Nah di sini adanya ellipsis (…) yang ditaut benturkan dengan “: bagi penyair generasi kini” akan menjadikan pesan aku lirik focus pada makna dan atau pesan yang ingin dia letupkan pada dua baris pembuka di bait pertama, di mana aku lirik mewanti-wanti pada penyair generasi kini untuk menyikapi dengan bijak akan segala hal terkait banyaknya wacana cipta karya puisi “buah simalakama itu, cintaku, terhidang di meja makan”, dalam pengertian, apa buah simalakama itu? Ya buah simalakama itu tidak lain dan bukan segala bentuk dan atau wujud puisi, baik yang kita anut dari penyair pendahulu atau bentuk dari karya puisi sendiri, dan seberapa jauh puisi-puisi pendahulu tadi yang banyak tersaji baik yang tersebar di sastra cyber maupun di sastra Koran mempengaruhi dalam  penciptaan karya sendiri. Dan ada apa dengan “cintaku”, bisa jadi ini simbolik yang mewakili kegelisahan dari aku lirik, dan bisa juga ini merupakan semacam code bahasa untuk penyair kini agar tabah dalam menggeluti  dunia sastra puisi walau dalam pencarian jati diri tidaklah semudah membalik telapak tangan “apapun pilihan akan meruahkan masalah dalam pencarian”

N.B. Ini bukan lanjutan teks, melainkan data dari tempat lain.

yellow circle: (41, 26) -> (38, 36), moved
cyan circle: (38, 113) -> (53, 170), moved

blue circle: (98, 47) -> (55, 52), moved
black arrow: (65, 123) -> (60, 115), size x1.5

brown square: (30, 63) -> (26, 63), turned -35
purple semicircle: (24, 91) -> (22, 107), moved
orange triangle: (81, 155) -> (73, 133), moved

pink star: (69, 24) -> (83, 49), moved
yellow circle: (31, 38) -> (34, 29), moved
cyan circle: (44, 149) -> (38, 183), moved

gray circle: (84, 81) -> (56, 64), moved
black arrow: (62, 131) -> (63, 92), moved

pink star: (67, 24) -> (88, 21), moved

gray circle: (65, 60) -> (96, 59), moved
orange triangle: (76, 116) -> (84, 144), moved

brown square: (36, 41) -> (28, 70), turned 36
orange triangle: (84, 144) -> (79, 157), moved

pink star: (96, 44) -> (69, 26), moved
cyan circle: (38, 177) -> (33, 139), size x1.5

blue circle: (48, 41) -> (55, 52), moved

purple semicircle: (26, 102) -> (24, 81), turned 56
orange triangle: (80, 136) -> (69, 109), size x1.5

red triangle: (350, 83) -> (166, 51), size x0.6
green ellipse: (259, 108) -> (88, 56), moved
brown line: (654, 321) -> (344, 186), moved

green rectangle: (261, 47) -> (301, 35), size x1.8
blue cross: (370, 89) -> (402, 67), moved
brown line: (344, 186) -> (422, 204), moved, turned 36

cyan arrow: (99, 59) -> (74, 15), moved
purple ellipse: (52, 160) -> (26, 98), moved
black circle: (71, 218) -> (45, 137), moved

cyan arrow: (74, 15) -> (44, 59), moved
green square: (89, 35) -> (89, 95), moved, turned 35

Pesan yang sarat wanti-wanti  dari sosok penyair DAM untuk penyair kini, kian jernih saat kita membuka pintu-pintu simbolik poetika pada tiga baris terakhir pada bait pertama :

“mata pisau telah diasah sapardi dan dukanya abadi, sementara
keraguan goenawan dan kematian semakin akrab dalam dekap subagio
o amuk kapak sutardji lepas dari tradisi hingga abad berlari bersama afrizal”

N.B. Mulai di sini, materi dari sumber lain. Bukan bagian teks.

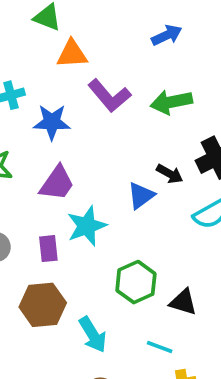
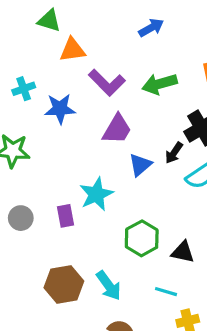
black arrow: (170, 174) -> (174, 153), moved, turned 100
purple trapezoid: (57, 183) -> (117, 129), moved
brown hexagon: (43, 305) -> (64, 284), moved

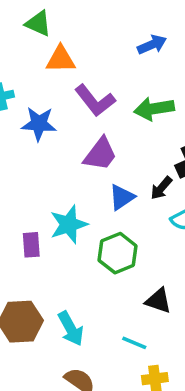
green hexagon: (142, 238) -> (118, 253), moved

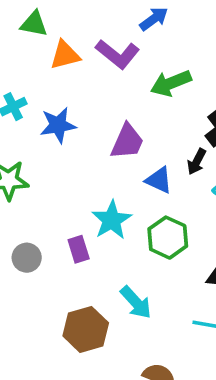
purple L-shape: (95, 101) -> (118, 54), moved
blue triangle: (122, 197) -> (159, 180), turned -48
cyan arrow: (71, 329) -> (136, 302), moved

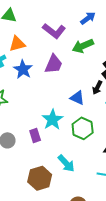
blue arrow: (154, 19) -> (88, 18), moved
orange triangle: (65, 55) -> (17, 44), moved
blue star: (58, 125) -> (23, 69), turned -30
purple trapezoid: (127, 142) -> (54, 64), moved

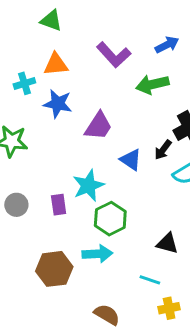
purple trapezoid: (54, 64) -> (98, 126), moved
blue star: (23, 69) -> (58, 104), turned -30
green hexagon: (83, 128) -> (110, 219), moved
cyan arrow: (66, 163) -> (97, 254), turned -60

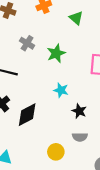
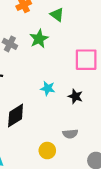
green star: (56, 53) -> (39, 39), moved
black star: (79, 111) -> (75, 96), moved

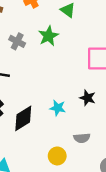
cyan star: (48, 88) -> (58, 108), moved

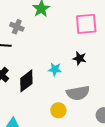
gray cross: (17, 41) -> (17, 27), moved
gray semicircle: (82, 138) -> (78, 93), size x1.6

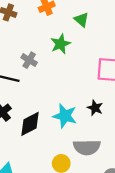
cyan star: (55, 69) -> (65, 116), size x1.5

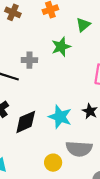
green triangle: (81, 20) -> (83, 25), turned 35
gray cross: (29, 60) -> (29, 60), turned -35

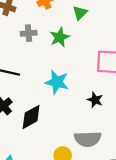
gray cross: (29, 60) -> (29, 33), moved
cyan star: (60, 117) -> (57, 82), moved

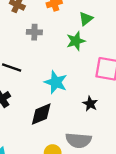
green star: (60, 37) -> (76, 41), moved
black diamond: (31, 117) -> (41, 114), moved

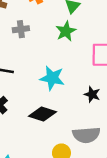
black diamond: (41, 114) -> (43, 114), turned 50

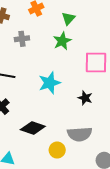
cyan star: (52, 78) -> (50, 83), turned -30
black diamond: (43, 114) -> (33, 128), moved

Pada larikan di atas, DAM tidak serta merta hanya sekedar memilih dan atau menautkan sembarang nama penyair, namun dia saya rasa cukup jeli, karena kebanyakan karya-karya merekalah yang banyak menjadi anutan para penyair kini, khususnya pemula.  Siapa pecinta sastra puisi yang tidak mengenal karya Sapardi Djoko Damono  yang fonumenal “ Aku Ingin”, dan betapa kekuatan estetika bahasa poetikanya begitu memukau para penyair penerusnya, yang sayangnya justru para pengikutnya ini terjebak dalam sebatas keindahan bahasanya sahaja tanpa memperdulikan estetika makna, seperti karya-karya Sapardi Djoko Damono itu. Dan hal inilah yang menjadikan duka abadi bagi kembang tumbuh karya sastra puisi ““mata pisau telah diasah sapardi dan dukanya abadi, sementara
“ , benar-benar seperti mata pisau yang tajam dan bisa melukai diri sendiri bila kita tidak hati-hati serta bijak mencernanya.  

Hanya saja saya kesulitan untuk merujuk pesan apa yang ingin diletupkan DAM pada baris ke empat bait pertama “keraguan goenawan dan kematian semakin akrab dalam dekap subagio”, dibaris kalimat ini saya rasa DAM gagal menjadi guide bagi penikmat baca/penghayat, karena tidak seperti pada baris-bari sebelumnya dan sesudahnya pada bait yang sama, yang begitu indah membantu penghayat untuk menangkap pesan-pesan yang ingin diletupkan dengan melekat sertakan penanda seperti “dukamu abadi” yang dibenturkan dengan “mata pisau telah diasah sapadi” serta “o amuk kapak sutardji” yang dibentur tautkan dengan “lepas dari tradisi bersama afrizal” yang saya tangkap dari larikan ini tentang pemujaan terhadan kebebasan bahasa dan atau lebih mengedepankan keunikan bahasa tuang karya dari pada makna karya itu sendiri. Sedangkan pada baris keempat ini saya serasa dibenturkan pada sebuah pintu yang banyak kuncinya, dan saya bingun kunci yang mana yang mesti bisa saya pakai untuk membuka baris “keraguan goenawan dan kematian semakin akrab dalam dekap subagio”, apakah baris ini oleh DAM dimunculkan hanya sebagai baris pelengkap saja? Saya rasa untuk penyair sekelas DAM yang telah lama malang melintang di ranah sastra tanah air secara ntata, tidaklah begitu, pastinya ada pesan terkandung di dalamnya yang ingin diletupkan ke permukaan.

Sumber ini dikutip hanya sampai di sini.